## Task goal
Copy the listing exactly; drop the pictures.

## Extracted entries

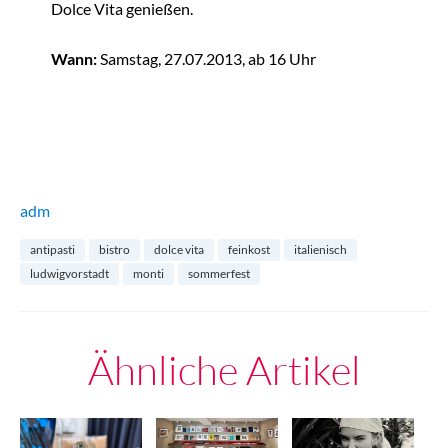
Dolce Vita genießen.
Wann:
Samstag, 27.07.2013, ab 16 Uhr
adm
antipasti
bistro
dolce vita
feinkost
italienisch
ludwigvorstadt
monti
sommerfest
Ähnliche Artikel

## Answer for this exercise
Dolce Vita genießen.
Wann:
Samstag, 27.07.2013, ab 16 Uhr
adm
antipasti
bistro
dolce vita
feinkost
italienisch
ludwigvorstadt
monti
sommerfest
Ähnliche Artikel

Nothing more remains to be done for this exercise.